Na petição, os signatários insurgem-se com o que entendem ser a redução da "data maior" da democracia portuguesa a "uma ideia genérica de festa da primavera".
O presidente da Câmara de Lisboa considerou esta terça-feira que a petição contra a alegada "progressiva desvalorização" do 25 de Abril na programação municipal é um ataque político e uma tentativa de o diabolizar que não fazem sentido.
"[A petição é] algo que eu penso que é um ataque político e tentar diabolizar o presidente da câmara, porque nós estamos a fazer e a investir, em 2026, 250 mil euros em 30 iniciativas na [EGEAC] Lisboa Cultura e, na Câmara Municipal, são mais 30 iniciativas", afirmou Carlos Moedas (PSD), na reunião da Assembleia Municipal de Lisboa.
O autarca tinha sido questionado pela deputada municipal Natacha Amaro (PCP) a respeito da petição intitulada "Festas de Abril sem Abril", assinada por cerca de 600 agentes culturais de Lisboa, criticando o que consideram ser o "esvaziamento" e a "progressiva desvalorização" do 25 de Abril na programação municipal, a cargo da empresa municipal EGEAC-Lisboa Cultura.
Na petição, os signatários insurgem-se com o que entendem ser a redução da "data maior" da democracia portuguesa a "uma ideia genérica de festa da primavera", assinalando que, "ao contrário do que acontece em tantas cidades do país, pelo segundo ano consecutivo, em Lisboa, não se realiza o tradicional concerto na noite de 24 para 25 de Abril".
Carlos Moedas lembrou esta terça-feira que as comemorações dos 50 anos do 25 de Abril, em 2024, representaram um investimento de quase um milhão de euros em cerca de 100 iniciativas promovidas naquele ano.
"Nós investimos mais do que todos os outros, e naqueles que não são anos redondos investe-se aquilo que sempre se investiu, que é um montante obviamente inferior", realçou o presidente da câmara.

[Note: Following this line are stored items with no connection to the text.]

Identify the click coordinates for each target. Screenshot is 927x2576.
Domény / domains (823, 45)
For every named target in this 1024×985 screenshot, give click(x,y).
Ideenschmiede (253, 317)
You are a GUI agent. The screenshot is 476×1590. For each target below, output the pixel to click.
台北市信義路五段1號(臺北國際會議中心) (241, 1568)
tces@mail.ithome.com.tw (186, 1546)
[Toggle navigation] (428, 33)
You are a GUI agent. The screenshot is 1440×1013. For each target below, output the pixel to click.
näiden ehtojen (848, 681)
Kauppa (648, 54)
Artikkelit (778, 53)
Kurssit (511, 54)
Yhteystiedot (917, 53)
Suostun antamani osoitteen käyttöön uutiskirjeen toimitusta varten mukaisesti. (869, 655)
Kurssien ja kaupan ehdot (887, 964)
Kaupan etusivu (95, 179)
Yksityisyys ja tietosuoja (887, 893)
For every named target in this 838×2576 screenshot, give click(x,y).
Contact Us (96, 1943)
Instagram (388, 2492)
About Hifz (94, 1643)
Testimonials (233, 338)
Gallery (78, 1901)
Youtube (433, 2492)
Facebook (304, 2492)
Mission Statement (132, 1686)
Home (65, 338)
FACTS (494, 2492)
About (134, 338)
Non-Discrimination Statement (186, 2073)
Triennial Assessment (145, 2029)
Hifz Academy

Carlos Moedas rejeitou ainda lições sobre o 25 de Abril, lembrando que o seu pai foi um jornalista perseguido pela Polícia Internacional e de Defesa do Estado (PIDE).
"O 25 de Abril para mim é fundamental, é parte da minha vida, eu não estaria aqui sem o 25 de Abril", vincou Moedas, garantindo nunca ter interferido nas decisões das entidades responsáveis pela programação para assinalar a data.
Na petição, a que a Lusa teve acesso, os signatários consideram que "o 25 de Abril surge esbatido, diluído, quase ausente" das Festas de Abril, que integram a programação da EGEAC-Lisboa Cultura.
Assinada à cabeça por Ana Sofia Paiva, João Monge, Pedro Fernandes Duarte e Tiago Santos, a petição conta com o apoio de nomes como André Gago, Carlos Mendes, Cristina Branco e Tiago Torres da Silva, estando ainda a circular entre agentes da cultura lisboeta.
"A forma como são apresentadas as chamadas Festas de Abril - celebrando 'o regresso do sol, das flores, da boa disposição, a vontade de sair de casa e de fazer coisas com os amigos' - desloca completamente o centro de gravidade daquilo que Abril verdadeiramente representa. Como se a data maior da nossa democracia pudesse ser suavizada até caber numa ideia genérica de festa da primavera", lê-se na petição, dirigida ao presidente da Câmara Municipal de Lisboa.
Apontando à "responsabilidade política do executivo municipal", os peticionários fazem questão de dizer que a programação desenvolvida pela EGEAC responde a "uma orientação, uma prioridade, uma escolha sobre o que merece ser celebrado - e como".